If you ask, most people can cite a day, which, to them anyway, changed the world. It may be the start or end of a war; the beginning or end of an administration; a specific piece of legislation; a birth or death; etc. Well, how about April 10, 1790? To patent folks the earth shook, the heavens opened, and history forever altered. This was the day the first version of the U.S. patent act was signed. It was the third Act of Congress.
The fun facts, previously related in For Whom the Bell Tolls, are that this legislation was specifically singled out by George Washington as legislation that the Congress ought to pass to help the young country get going. The law itself was written by Thomas Jefferson; the basis for the law being inserted and written into the Constitution by James Madison. We know these actors for other events and roles: President(s); General; writers of Declaration of Independence and Constitution; land buyer, etc. But, none played as big a role, perhaps unwittingly, as they did in setting this country on a course to be the “land of tomorrow” and thusly to inspire all those who would ultimately invent the elements that would make up that tomorrow.
It is ironic that Jefferson, especially, played the “father of the patent system” role that he did. He was opposed to the potential embarrassment of this new country handing out patents. They had a bad reputation. You see, patents had, until then, been primarily the province of crony capitalism and scientific peers. It would take a relatively wealthy person to pursue what a patent had to offer and, as a result, they were not given out very often or to very many. On the crony capitalism side, the Crown would give monopoly rights in land or business pursuits to those who could advantage themselves and their business groups by using what the monopoly had to offer. As for scientific or industrial creation: it required, then as now, access to capital, to pursue or make whatever the patent covered post invention and application.

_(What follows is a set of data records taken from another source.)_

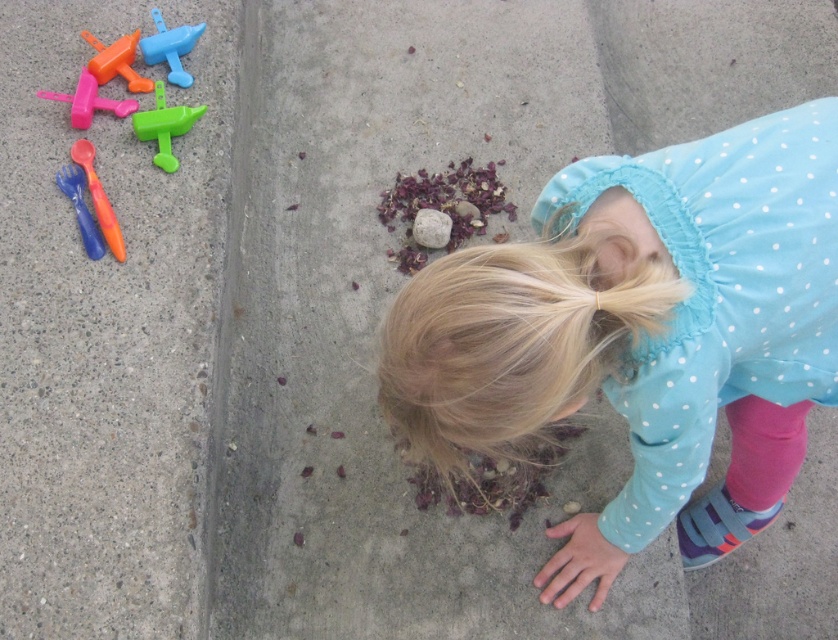 Consider the image. Does blue polka dot dress at center have a greater width compared to concrete pavement at left?

Correct, the width of blue polka dot dress at center exceeds that of concrete pavement at left.

Does blue polka dot dress at center appear on the right side of concrete pavement at left?

Correct, you'll find blue polka dot dress at center to the right of concrete pavement at left.

Is point (742, 172) positioned in front of point (78, 275)?

Yes, it is.

You are a GUI agent. You are given a task and a screenshot of the screen. Output one action in this format:
    pyautogui.click(x=<x>, y=<y>)
    Task: Click on the blue polka dot dress at center
    The width and height of the screenshot is (838, 640).
    Given the screenshot: What is the action you would take?
    pyautogui.click(x=642, y=333)

Which is above, translucent plastic toy airplane at upper left or translucent plastic spoon at upper left?

translucent plastic toy airplane at upper left is above.

This screenshot has width=838, height=640. I want to click on translucent plastic toy airplane at upper left, so click(x=89, y=100).

Where is `translucent plastic toy airplane at upper left`? This screenshot has width=838, height=640. translucent plastic toy airplane at upper left is located at coordinates (89, 100).

Can you confirm if translucent plastic airplane at upper left is taller than translucent plastic fork at upper left?

Incorrect, translucent plastic airplane at upper left's height is not larger of translucent plastic fork at upper left's.

Who is higher up, translucent plastic airplane at upper left or translucent plastic fork at upper left?

translucent plastic airplane at upper left is above.

Based on the photo, who is more forward, (x=180, y=38) or (x=68, y=173)?

Point (x=68, y=173) is more forward.

The height and width of the screenshot is (640, 838). What are the coordinates of `translucent plastic airplane at upper left` in the screenshot? It's located at (169, 48). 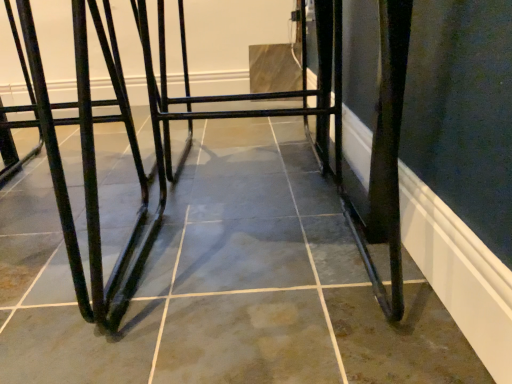 Locate an element on the screen. Image resolution: width=512 pixels, height=384 pixels. vacant space underneath black metal table at center (from a real-world perspective) is located at coordinates (248, 297). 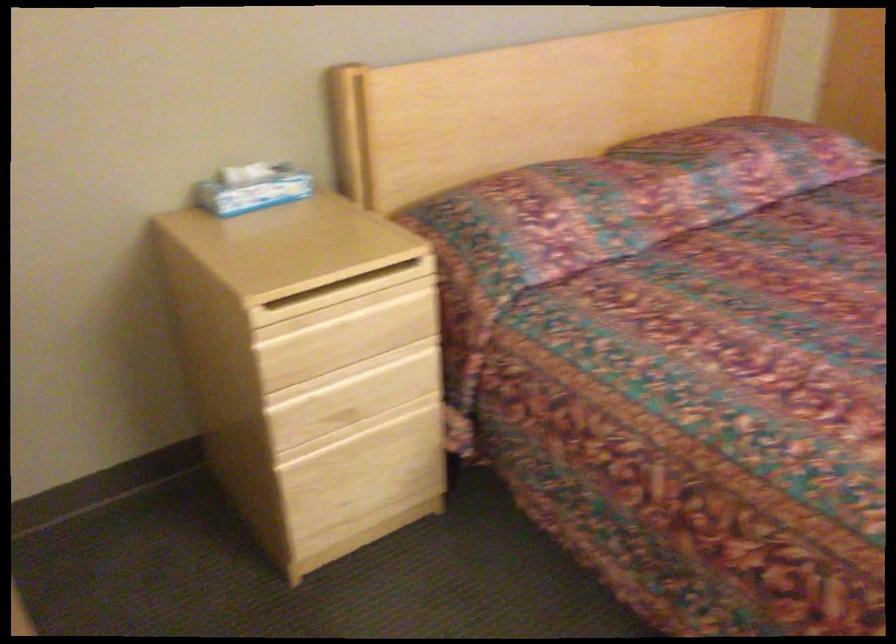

Happily though, Madison, through a series of letters back and forth between Jefferson, who was in France helping Ben Franklin secure French support for the nascent US revolution, persuaded Jefferson that a limited monopoly on an inventor’s own creations was a good idea. It was, even, a necessary idea inasmuch as the U.S. needed to capture the ambition of those who had skills to come to the U.S. and exploit those skills and spread that knowledge throughout the new country.
The U.S. patent law changed the basic underpinnings of previously existing patent systems. It was cheap and wide open. Conceptually, it was a revelation of enlightened thinking. A person could privately own the results of their intellectual pursuits. The first patent, reviewed by Jefferson, and signed by Washington, was to a method of making ingredients for soap. Jefferson was eventually overwhelmed by the job of patent examiner (sound familiar) and asked for a different system with less examination. But, eventually, by 1836, the system had matured into something like what it is today. An examination based system, with systematic publication and organization of documents for use by others to bolster their own knowledge of the technical topics covered.

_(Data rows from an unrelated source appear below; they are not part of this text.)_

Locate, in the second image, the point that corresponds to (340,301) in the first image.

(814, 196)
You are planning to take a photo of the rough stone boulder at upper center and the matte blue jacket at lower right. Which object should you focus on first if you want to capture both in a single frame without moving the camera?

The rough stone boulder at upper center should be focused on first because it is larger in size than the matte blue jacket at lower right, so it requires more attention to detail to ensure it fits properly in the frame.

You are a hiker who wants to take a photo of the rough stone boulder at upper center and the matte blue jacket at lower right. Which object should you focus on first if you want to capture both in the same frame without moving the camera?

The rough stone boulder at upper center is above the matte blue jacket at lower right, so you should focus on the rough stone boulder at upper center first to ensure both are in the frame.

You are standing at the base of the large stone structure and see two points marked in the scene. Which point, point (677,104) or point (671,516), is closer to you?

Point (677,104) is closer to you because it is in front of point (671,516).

The U.S. rapidly gained ground on, and overtook, every other economy in the world to become, by the end of the 1800’s the preeminent economy. By the 1950’s, about 50% of the world’s GDP was being created (in the U.S.) by about 5% of its population. Arguments can be made about the factors that contributed to this juggernaut of innovation and progress, but a factor cited by many who have studied the process, is the U.S. patent system. When Korekiyo Takahashi (Envoy from Japan) visited the U.S. in the late 1800’s, he surmised the secret to the technological success of the U.S. was its patent system, and promptly revamped the Japanese patent system to mimic that of the U.S. Until then the Japanese patent system had been modeled on the French system.
Hence, we should celebrate the advent and extension of our own patent laws. It seems to me that the greater their scope the greater the likelihood of them being a force of discovery and innovation across all disciplines. Every other country on earth that hews, economically, towards the path taken by the U.S., implements a patent system of some sort. The most recent and memorable (inasmuch as I wrote a speech for its inauguration, given by then Commissioner Quigg) was the Chinese patent system. China launched its patent system in the mid 1980’s; and, now the country is home to the one of the largest and most productive economies in the world.

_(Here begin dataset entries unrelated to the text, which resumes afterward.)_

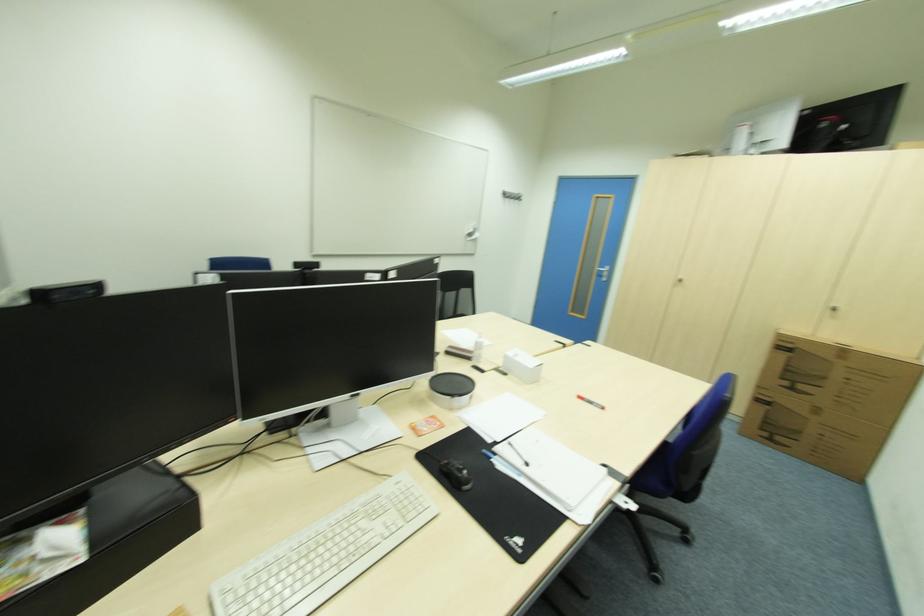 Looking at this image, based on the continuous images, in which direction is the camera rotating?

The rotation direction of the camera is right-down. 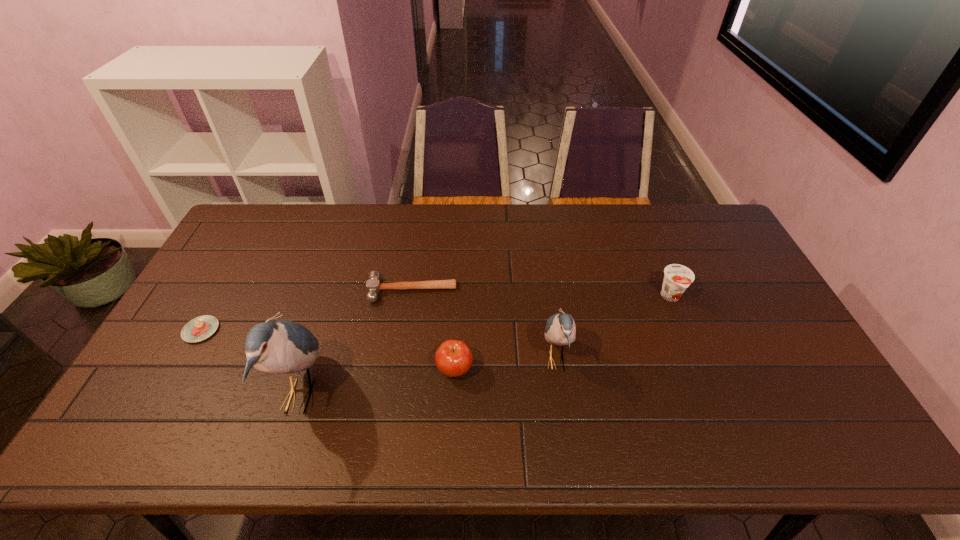 The width and height of the screenshot is (960, 540). What are the coordinates of `free point that keeps the birds evenly spaced on the right` in the screenshot? It's located at (782, 329). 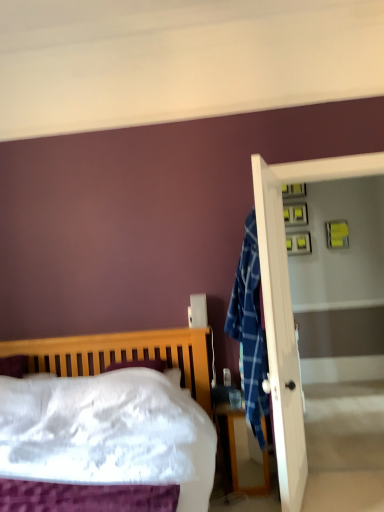 Question: Is wooden bed at left outside white glossy screen door at right?

Choices:
 (A) no
 (B) yes

Answer: (B)

Question: Can you confirm if wooden bed at left is thinner than white glossy screen door at right?

Choices:
 (A) no
 (B) yes

Answer: (A)

Question: Considering the relative sizes of wooden bed at left and white glossy screen door at right in the image provided, is wooden bed at left smaller than white glossy screen door at right?

Choices:
 (A) yes
 (B) no

Answer: (B)

Question: From a real-world perspective, is wooden bed at left positioned under white glossy screen door at right based on gravity?

Choices:
 (A) no
 (B) yes

Answer: (B)

Question: Is wooden bed at left positioned far away from white glossy screen door at right?

Choices:
 (A) no
 (B) yes

Answer: (A)

Question: Is wooden nightstand at lower right inside or outside of wooden bed at left?

Choices:
 (A) outside
 (B) inside

Answer: (A)

Question: Is wooden nightstand at lower right in front of or behind wooden bed at left in the image?

Choices:
 (A) behind
 (B) front

Answer: (A)

Question: Is point (266, 472) positioned closer to the camera than point (110, 347)?

Choices:
 (A) closer
 (B) farther

Answer: (A)

Question: Would you say wooden nightstand at lower right is to the left or to the right of wooden bed at left in the picture?

Choices:
 (A) left
 (B) right

Answer: (B)

Question: From their relative heights in the image, would you say wooden nightstand at lower right is taller or shorter than white glossy screen door at right?

Choices:
 (A) short
 (B) tall

Answer: (A)

Question: From a real-world perspective, is wooden nightstand at lower right above or below white glossy screen door at right?

Choices:
 (A) above
 (B) below

Answer: (B)

Question: In terms of width, does wooden nightstand at lower right look wider or thinner when compared to white glossy screen door at right?

Choices:
 (A) thin
 (B) wide

Answer: (B)

Question: From the image's perspective, relative to white glossy screen door at right, is wooden nightstand at lower right above or below?

Choices:
 (A) below
 (B) above

Answer: (A)

Question: From a real-world perspective, relative to wooden nightstand at lower right, is wooden bed at left vertically above or below?

Choices:
 (A) above
 (B) below

Answer: (A)

Question: Is wooden bed at left to the left or to the right of wooden nightstand at lower right in the image?

Choices:
 (A) left
 (B) right

Answer: (A)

Despite mountains of plain evidence of the worth and contribution of such a set of innovation promoting parameters, the present sense is that some industries are financing and lobbying their way to have the U.S. “opt out” of patents. The rationale is: “It may be good for others, but not our specific business.” Really? The capital raised and spent in the specific industries crying foul does not reveal a business sector that seems to be suffering in any way at all; it includes the most highly capitalized businesses on planet earth.
Recent legislation, the AIA, has created a permanent “patent pending” status where being dragged back to the PTO to have your patent publically flogged and taken from you is your reward for innovating and disclosing and passing through an examination. Proposed legislation seeks to further this disassembly of our system. (See, again, For Whom the Bell Tolls for my thoughts on this awful legislative proposal.) Is this truly in the interest of the country, as a whole, or in the narrow and short sighted interest of a well-financed few? Hopefully, the collective wisdom of Washington, Jefferson, Madison, and Lincoln can be put back to work to lead the U.S., again, to create the “land of tomorrow” through innovation.